I was outside working in the garden being extremely busy every day, and it was a kind of the detoxification. I found a really good balance in my life. And then many months later, we started to talk about reopening the restaurant. This was a difficult period for me as I couldn’t imagine reopening as if nothing had happened.


MC: Yes – we needed to relaunch with positivity, enthusiasm and new, unique menu. I wasn’t feeling the energy two or three weeks before the opening, but I was working with my team in our inspiring garden space, and the idea came to me that we could follow a lunar calendar. It has four phases – for roots, leaves, flowers and fruit.
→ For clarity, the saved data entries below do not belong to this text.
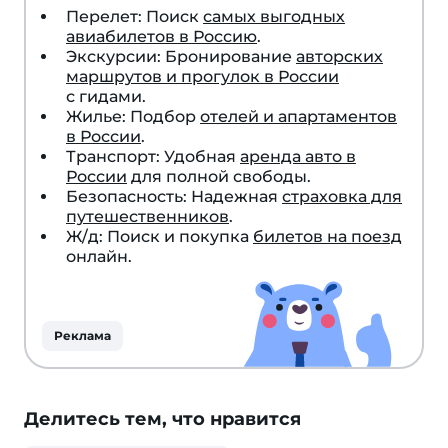
Перелет: Поиск
самых выгодных
авиабилетов в Россию
.
Экскурсии: Бронирование
авторских
маршрутов и прогулок в России
с гидами.
Жилье: Подбор
отелей и апартаментов
в России
.
Транспорт: Удобная
аренда авто в
России
для полной свободы.
Безопасность: Надежная
страховка для
путешественников
.
Ж/д: Поиск и покупка
билетов на поезд
онлайн.
Реклама
Делитесь тем, что нравится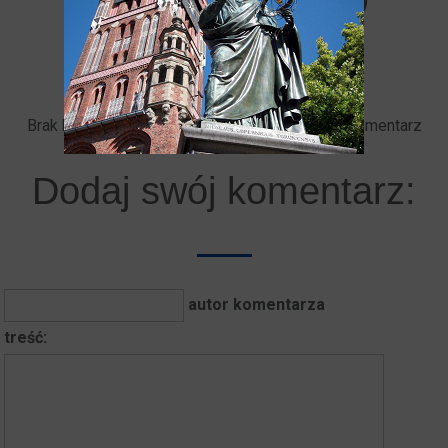
Brak komentarzy. Bądź pierwszy - dodaj swój komentarz
Dodaj swój komentarz:
autor komentarza
treść: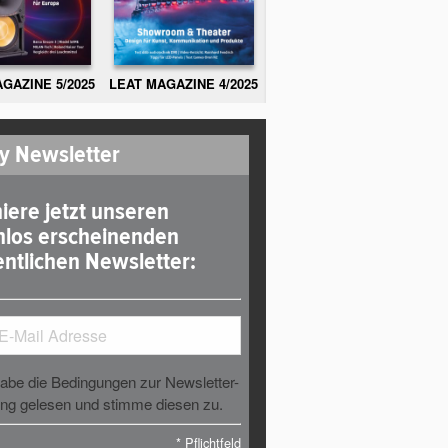
GAZINE 5/2025
LEAT MAGAZINE 4/2025
y Newsletter
iere jetzt unseren
nlos erscheinenden
ntlichen Newsletter:
habe die Bedingungen zur Newsletter-
g gelesen und stimme diesen zu.
*
Pflichtfeld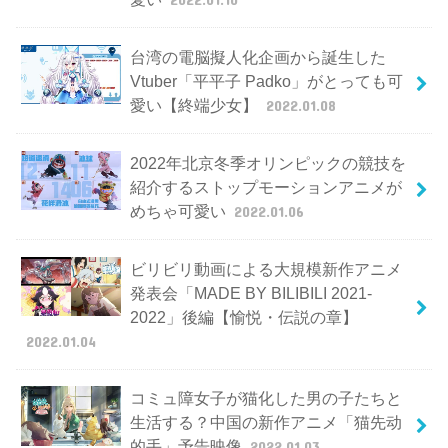
台湾の電脳擬人化企画から誕生した
Vtuber「平平子 Padko」がとっても可
愛い【終端少女】
2022.01.08
2022年北京冬季オリンピックの競技を
紹介するストップモーションアニメが
めちゃ可愛い
2022.01.06
ビリビリ動画による大規模新作アニメ
発表会「MADE BY BILIBILI 2021-
2022」後編【愉悦・伝説の章】
2022.01.04
コミュ障女子が猫化した男の子たちと
生活する？中国の新作アニメ「猫先动
的手」予告映像
2022.01.03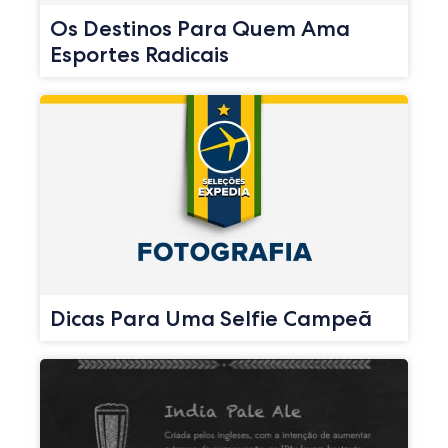
Os Destinos Para Quem Ama
Esportes Radicais
Dicas Para Uma Selfie Campeã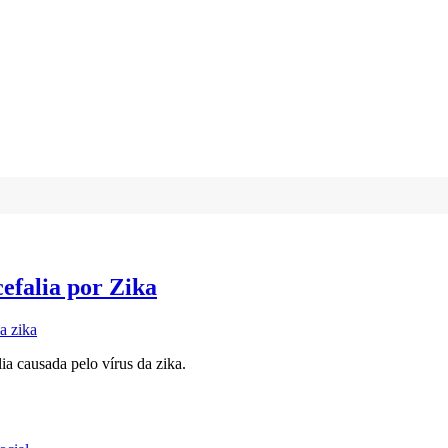
efalia por Zika
a causada pelo vírus da zika.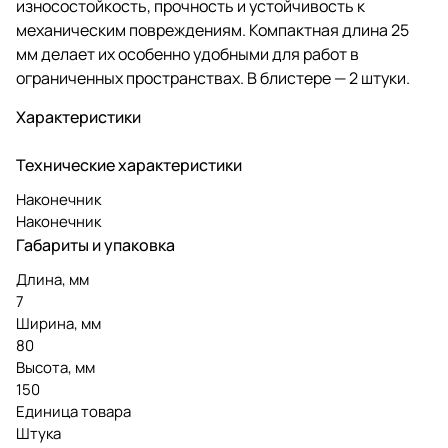
износостойкость, прочность и устойчивость к
механическим повреждениям. Компактная длина 25
мм делает их особенно удобными для работ в
ограниченных пространствах. В блистере — 2 штуки.
Характеристики
Технические характеристики
Наконечник
Наконечник
Габариты и упаковка
Длина, мм
7
Ширина, мм
80
Высота, мм
150
Единица товара
Штука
I arrived home and told my wife Julia – she thought I must be crazy to do this just a few weeks from reopening and after being awarded three Michelin stars.

I called my team together and two weeks later, we open the restaurant with four menus. The problem with the lunar calendar is change does not happen every week or two weeks – change is every few days. So, we must change the whole menu every few days. The entire restaurant has to change everything – the dishes, the plates, the layout and decoration of the table – this is a huge amount of work. All the changes gave us a new energy. We reached our goal of serving a new, exciting and dynamic menu.

The influence of the moon is strong on our planet. The universe and the stars were created before humanity. We look at the night sky and we feel we feel energised, and we recognise the importance of the universe and of our own planet. I think we must protect nature and become more engaged with the natural world around us.